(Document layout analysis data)
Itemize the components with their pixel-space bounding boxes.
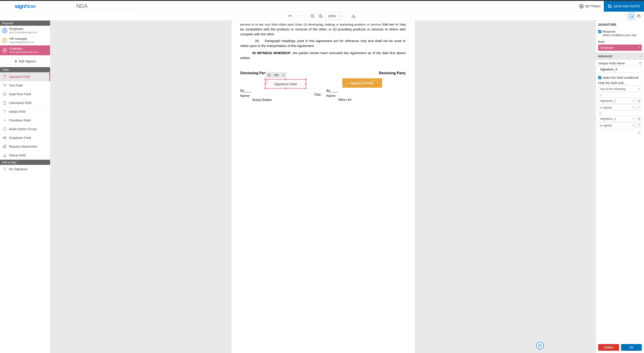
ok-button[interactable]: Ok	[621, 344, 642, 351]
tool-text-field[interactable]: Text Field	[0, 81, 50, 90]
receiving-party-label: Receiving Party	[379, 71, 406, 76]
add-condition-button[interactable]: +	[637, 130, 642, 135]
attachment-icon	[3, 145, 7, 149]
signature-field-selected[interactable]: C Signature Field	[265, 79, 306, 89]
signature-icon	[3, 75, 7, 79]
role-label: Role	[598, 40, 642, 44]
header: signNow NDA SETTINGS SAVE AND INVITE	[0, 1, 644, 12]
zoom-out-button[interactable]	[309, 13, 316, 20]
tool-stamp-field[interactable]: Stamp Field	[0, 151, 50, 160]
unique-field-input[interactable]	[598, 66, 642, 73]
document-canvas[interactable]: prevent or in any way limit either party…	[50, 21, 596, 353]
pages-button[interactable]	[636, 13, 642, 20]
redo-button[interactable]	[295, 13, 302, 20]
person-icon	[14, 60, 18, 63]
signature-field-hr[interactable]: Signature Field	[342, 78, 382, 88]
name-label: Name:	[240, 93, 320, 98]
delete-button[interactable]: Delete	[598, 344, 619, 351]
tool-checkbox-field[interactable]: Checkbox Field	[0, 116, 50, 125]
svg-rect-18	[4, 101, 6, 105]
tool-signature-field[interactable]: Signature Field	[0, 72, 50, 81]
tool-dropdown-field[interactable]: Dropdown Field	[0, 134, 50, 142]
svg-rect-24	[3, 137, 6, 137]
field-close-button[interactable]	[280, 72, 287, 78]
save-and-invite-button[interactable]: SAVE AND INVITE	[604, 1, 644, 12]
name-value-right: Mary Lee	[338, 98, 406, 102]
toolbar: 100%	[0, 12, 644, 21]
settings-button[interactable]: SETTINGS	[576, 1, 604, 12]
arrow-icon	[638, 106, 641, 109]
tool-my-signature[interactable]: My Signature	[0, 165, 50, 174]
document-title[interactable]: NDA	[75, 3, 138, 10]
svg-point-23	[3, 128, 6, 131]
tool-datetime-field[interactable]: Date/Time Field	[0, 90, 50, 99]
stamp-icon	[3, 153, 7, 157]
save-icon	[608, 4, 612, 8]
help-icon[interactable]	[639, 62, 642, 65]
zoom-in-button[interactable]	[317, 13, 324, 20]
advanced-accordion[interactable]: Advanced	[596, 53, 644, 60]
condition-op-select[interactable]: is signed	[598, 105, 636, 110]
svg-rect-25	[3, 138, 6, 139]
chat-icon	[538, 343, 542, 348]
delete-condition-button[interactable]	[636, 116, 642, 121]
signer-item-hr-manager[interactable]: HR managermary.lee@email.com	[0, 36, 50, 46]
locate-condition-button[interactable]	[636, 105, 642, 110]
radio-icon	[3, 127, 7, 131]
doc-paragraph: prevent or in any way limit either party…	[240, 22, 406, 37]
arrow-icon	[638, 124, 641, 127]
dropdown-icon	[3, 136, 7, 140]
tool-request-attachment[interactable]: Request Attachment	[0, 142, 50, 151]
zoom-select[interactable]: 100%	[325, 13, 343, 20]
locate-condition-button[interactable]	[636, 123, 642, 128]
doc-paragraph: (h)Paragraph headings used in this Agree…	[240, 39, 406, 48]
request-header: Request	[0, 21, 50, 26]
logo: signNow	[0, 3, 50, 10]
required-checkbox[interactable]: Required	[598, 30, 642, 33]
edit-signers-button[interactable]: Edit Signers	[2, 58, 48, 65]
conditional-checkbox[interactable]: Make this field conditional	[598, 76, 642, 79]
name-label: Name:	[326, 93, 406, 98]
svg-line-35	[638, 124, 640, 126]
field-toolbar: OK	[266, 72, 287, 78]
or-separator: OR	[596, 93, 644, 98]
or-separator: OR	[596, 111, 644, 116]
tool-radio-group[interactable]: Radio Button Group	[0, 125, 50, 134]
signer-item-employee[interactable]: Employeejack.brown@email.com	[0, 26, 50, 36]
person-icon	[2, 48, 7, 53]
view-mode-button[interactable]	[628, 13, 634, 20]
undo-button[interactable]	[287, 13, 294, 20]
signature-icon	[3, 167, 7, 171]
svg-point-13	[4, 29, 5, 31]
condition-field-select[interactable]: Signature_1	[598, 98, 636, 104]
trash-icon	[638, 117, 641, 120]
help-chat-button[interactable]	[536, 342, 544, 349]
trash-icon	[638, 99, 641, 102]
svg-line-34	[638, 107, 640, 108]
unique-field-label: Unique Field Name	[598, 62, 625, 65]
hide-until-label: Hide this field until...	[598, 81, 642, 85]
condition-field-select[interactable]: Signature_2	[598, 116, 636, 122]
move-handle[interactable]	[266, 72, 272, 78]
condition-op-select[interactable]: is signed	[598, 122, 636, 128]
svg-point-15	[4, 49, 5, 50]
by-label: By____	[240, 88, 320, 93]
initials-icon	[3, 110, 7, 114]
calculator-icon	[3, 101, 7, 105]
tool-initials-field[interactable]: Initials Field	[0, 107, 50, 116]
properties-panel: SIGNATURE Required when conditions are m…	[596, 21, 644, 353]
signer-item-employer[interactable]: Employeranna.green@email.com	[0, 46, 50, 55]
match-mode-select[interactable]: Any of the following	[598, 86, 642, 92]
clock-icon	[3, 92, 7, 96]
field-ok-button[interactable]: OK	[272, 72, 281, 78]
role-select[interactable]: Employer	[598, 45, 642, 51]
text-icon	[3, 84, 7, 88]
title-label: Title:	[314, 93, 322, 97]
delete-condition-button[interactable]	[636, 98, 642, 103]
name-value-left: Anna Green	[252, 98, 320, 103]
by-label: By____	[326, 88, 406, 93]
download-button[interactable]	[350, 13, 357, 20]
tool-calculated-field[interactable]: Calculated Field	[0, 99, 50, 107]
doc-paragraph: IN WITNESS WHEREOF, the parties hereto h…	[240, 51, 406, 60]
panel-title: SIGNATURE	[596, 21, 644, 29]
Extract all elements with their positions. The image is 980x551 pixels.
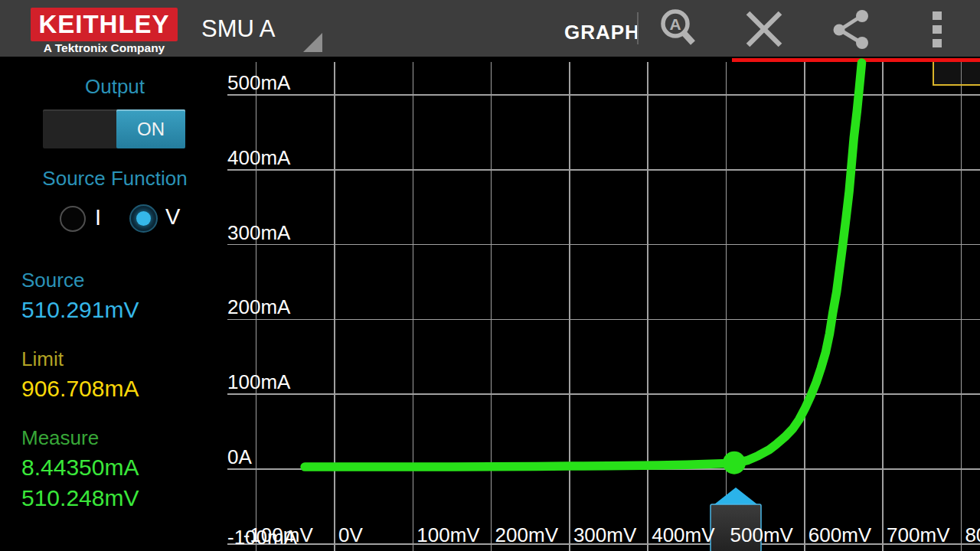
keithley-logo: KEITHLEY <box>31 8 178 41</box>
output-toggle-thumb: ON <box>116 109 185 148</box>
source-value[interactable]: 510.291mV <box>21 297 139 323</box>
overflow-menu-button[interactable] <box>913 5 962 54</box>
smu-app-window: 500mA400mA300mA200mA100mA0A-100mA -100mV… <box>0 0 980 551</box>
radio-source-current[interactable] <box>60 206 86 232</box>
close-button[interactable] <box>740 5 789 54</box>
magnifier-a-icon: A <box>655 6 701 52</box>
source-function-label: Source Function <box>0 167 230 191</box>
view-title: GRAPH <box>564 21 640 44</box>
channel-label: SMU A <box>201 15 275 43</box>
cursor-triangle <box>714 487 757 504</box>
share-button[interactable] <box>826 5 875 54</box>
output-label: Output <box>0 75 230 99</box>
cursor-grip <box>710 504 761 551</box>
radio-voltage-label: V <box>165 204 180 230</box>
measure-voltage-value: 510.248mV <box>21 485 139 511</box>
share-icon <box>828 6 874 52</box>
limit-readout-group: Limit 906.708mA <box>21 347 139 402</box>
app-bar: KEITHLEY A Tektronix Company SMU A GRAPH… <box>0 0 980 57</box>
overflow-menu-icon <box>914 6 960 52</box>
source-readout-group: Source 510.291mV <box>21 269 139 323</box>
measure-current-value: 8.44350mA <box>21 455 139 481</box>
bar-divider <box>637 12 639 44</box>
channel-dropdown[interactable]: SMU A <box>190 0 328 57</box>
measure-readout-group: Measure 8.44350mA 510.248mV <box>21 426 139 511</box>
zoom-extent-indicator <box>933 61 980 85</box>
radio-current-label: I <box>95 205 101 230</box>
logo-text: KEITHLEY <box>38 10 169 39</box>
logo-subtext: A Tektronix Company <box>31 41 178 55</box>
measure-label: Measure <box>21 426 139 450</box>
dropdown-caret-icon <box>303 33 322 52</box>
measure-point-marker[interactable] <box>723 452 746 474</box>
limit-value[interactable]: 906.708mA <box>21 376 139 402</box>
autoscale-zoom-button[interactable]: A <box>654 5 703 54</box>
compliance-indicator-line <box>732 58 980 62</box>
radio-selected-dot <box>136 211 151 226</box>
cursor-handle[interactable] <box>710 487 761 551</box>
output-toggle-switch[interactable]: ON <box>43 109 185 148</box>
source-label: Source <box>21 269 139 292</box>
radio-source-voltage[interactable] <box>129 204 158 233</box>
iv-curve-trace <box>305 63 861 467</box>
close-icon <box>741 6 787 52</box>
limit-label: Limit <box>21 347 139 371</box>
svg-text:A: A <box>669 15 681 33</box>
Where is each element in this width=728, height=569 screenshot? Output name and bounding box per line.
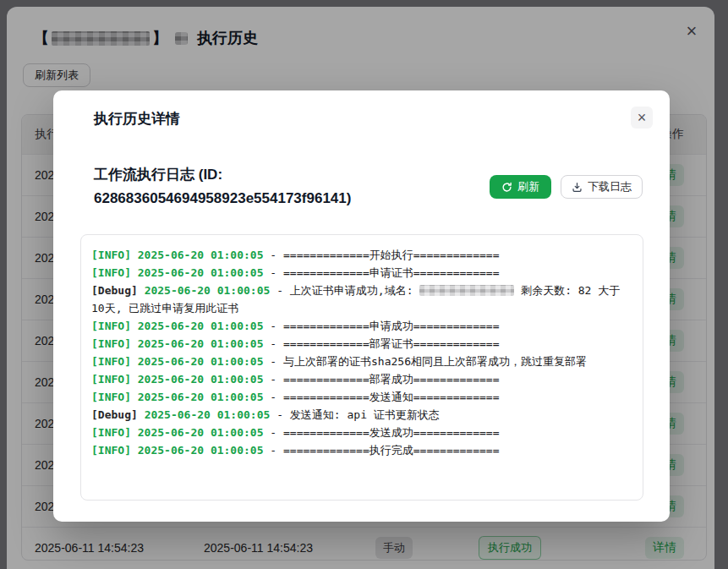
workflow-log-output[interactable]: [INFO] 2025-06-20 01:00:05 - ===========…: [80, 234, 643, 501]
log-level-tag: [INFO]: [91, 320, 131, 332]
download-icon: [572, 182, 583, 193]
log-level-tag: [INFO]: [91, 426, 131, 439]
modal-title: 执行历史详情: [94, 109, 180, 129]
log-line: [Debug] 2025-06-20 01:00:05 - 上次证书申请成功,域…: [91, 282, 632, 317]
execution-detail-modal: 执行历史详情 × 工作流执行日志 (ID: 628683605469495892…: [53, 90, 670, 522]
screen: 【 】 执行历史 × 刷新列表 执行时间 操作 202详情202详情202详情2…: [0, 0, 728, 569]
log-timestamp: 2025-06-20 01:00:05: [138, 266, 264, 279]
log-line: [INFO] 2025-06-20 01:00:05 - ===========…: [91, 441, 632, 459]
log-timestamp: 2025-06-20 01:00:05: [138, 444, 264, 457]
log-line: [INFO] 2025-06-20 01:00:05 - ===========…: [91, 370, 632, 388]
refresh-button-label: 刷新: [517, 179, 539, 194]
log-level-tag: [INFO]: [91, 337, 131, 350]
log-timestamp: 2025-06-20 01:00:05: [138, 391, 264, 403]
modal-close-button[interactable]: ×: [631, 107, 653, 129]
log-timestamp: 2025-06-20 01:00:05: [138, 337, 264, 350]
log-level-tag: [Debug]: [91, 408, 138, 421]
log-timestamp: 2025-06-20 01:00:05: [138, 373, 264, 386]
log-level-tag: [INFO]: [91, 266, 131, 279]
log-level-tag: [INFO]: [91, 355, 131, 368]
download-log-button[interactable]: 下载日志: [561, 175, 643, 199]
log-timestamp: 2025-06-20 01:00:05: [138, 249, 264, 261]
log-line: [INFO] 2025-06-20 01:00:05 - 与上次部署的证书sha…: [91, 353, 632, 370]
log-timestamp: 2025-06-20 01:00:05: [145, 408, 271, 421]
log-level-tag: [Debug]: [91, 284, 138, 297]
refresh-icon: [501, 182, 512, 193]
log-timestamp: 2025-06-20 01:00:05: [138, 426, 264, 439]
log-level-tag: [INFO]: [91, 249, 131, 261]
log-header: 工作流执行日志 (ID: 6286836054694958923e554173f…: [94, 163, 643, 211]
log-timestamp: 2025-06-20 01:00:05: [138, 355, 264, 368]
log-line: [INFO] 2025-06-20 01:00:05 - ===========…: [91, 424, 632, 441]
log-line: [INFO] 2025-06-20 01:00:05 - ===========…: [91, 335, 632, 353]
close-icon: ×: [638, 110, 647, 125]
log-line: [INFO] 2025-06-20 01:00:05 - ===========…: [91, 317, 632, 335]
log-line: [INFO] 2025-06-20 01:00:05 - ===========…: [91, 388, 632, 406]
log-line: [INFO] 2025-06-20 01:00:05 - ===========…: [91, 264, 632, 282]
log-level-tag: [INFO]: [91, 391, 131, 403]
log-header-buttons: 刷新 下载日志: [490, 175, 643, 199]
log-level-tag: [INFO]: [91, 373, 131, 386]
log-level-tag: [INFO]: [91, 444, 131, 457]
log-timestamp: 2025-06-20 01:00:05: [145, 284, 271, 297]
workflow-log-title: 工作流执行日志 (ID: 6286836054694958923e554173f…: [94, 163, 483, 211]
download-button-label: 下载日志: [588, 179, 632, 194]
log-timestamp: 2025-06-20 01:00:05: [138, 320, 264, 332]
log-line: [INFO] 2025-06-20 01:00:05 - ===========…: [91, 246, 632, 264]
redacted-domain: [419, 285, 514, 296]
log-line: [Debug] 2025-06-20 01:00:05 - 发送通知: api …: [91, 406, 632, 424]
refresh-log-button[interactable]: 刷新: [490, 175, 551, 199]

Your assignment: Return the number of lines in the data above that include the word "with", and nothing else.

Answer to this exercise: 2